For those inmates with "bashful bladders", the new law was particularly unfair because they might need to drink to be able to provide a sample, he said.
"Prisoners are now facing a kind of double jeopardy whereby they can be charged if they don't produce a sample, and if they drink water to help them produce a sample, which is not an unreasonable thing to do, they can get charged for that as well," he said.
"Prisoners are constantly struggling with incredibly petty rules, which enable the Corrections Department to charge them with misconduct and screw up their chances at the Parole Board, it happens all the time."
Labour justice spokesman Charles Chauvel said that rather than going through a court process, prisoners facing the charges would have their fate decided by appointed prison employees.
"Presumably the standards of justice that would be required internally are a bit less than a District Court," Mr Chauvel said.
While prisoners had rights of appeal to such decisions, the reality was that most prisoners would not go down those roads.
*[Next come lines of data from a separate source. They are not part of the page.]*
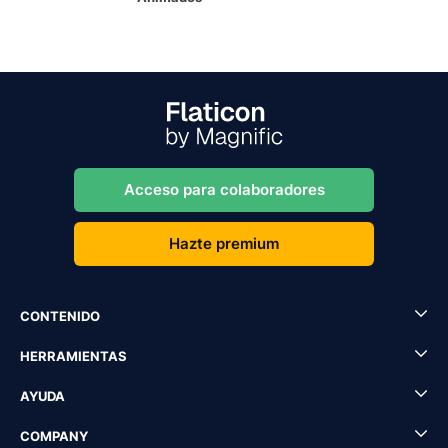
Acceso para colaboradores
Hazte premium
CONTENIDO
HERRAMIENTAS
AYUDA
COMPANY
Mr Chauvel said he had heard "water-loading" was an issue overseas, but he was not aware of the extent of the problem in New Zealand.
"I'm not opposed to sensible measures that deal with drug abuse in prison, the question is whether this is one of them, and I think you'd have to say the jury would have to be out on it," he said.
"It's fair to ask whether this is the best use of Parliament's time, and whether this is a technique that's so widespread it's getting in the way of dealing with contraband in prisons."
The legislation also tightens up other rules around prison security, health systems, and gives more power to private prison managers by allowing the Corrections Department to delegate powers and functions to private contractors, including prisoner security classifications.
Labour, along with the Greens, the Maori Party and Mana, opposed the bill at its first reading.